At the very last moment of the trial, during his summing up, Carl Stirling had let one last reference enter the record. The prosecution’s decision to ignore it as part of the indictment troubled him, but he had no power to alter the case against Pauly, the only man on trial here who would have had direct responsibility for putting the inmates on those ships.

Stirling had said, ‘Why it was necessary to move these unfortunate people I do not know; but the prosecution are not making it part of their case and therefore I leave it as a matter of history as to how this camp ended.’
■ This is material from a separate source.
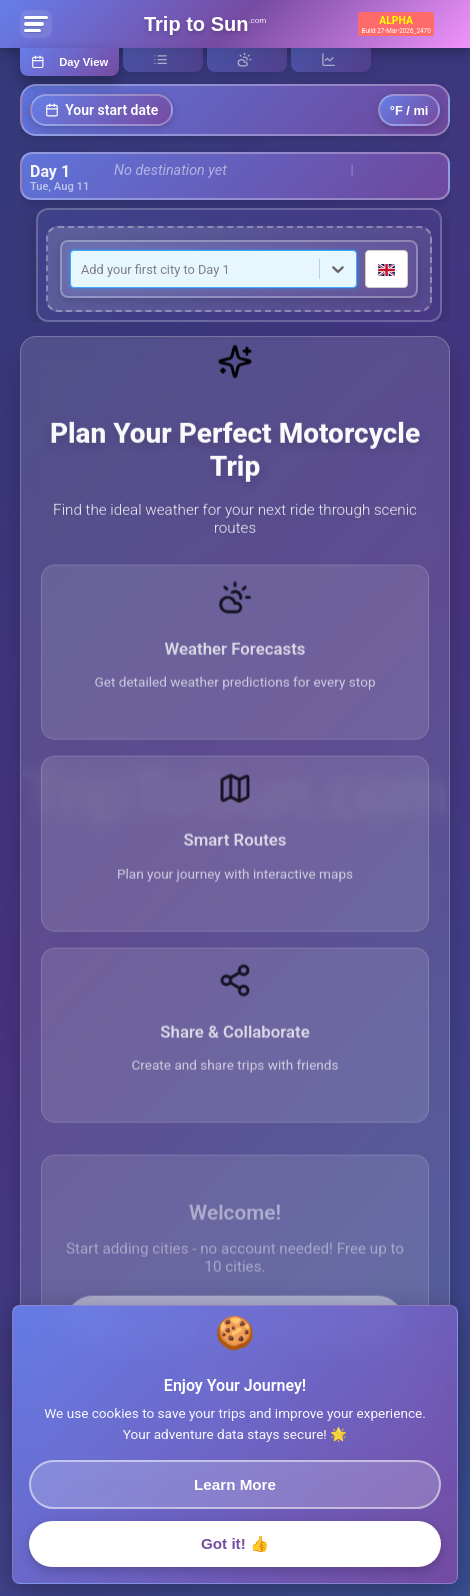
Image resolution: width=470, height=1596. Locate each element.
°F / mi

There it was: the plea to history, a plea directly to me, I felt, sitting in the air-conditioned reading room of the British National Archives. There was no easy resolution for the victims of the Cap Arcona and the other bombed ships. Those who’d died in the camps had been represented in this court. Those who’d died outside during the evacuation had not. Stirling’s close of proceedings was exactly one year after the thousands of Neuengamme prisoners perished on the ships in Neustadt Bay. It was 3 May 1946. The anniversary went unmarked.

14.

Press interest in war crimes, in prosecuting the Nazis at all levels, was seeping away. That much was clear. Ten days after the Neuengamme proceedings the American-run Mauthausen KZ case concluded with all defendants convicted and fifty-eight death sentences handed down. That too only warranted a paragraph in The Times.21 Two weeks later, another camp commandant, Martin Gottfried Weiss of Dachau, and fourteen other personnel were hanged in Landsberg prison.22

The superficial coverage led me to think all the concentration camp cases had become reduced to a few short paragraphs of mundane announcements or the occasional lurid anecdote. And it made me think that Judge Advocate Stirling’s surrender of the Cap Arcona to history was already underway for the camps and the evils they sustained too. The grand and furious programme of retribution was losing its soul as he signed off yet another trial.